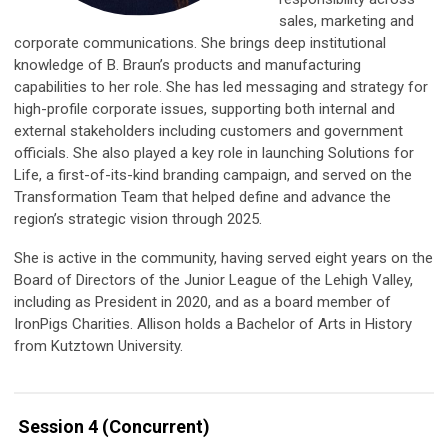
sales, marketing and
corporate communications. She
brings deep institutional
knowledge of B. Braun’s products and manufacturing
capabilities to her role. She has led messaging and strategy for
high-profile corporate issues, supporting both internal and
external stakeholders including customers and government
officials. She also played a key role in launching Solutions for
Life, a first-of-its-kind branding campaign, and served on the
Transformation Team that helped define and advance the
region’s strategic vision through 2025.
She is active in the community, having served eight years on the
Board of Directors of the Junior League of the Lehigh Valley,
including as President in 2020, and as a board member of
IronPigs Charities. Allison holds a Bachelor of Arts in History
from Kutztown University.
Session 4 (Concurrent)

### [To do]
One figure is all that is needed: the number of lines above in which the word "served" appears.

### [Task output]
2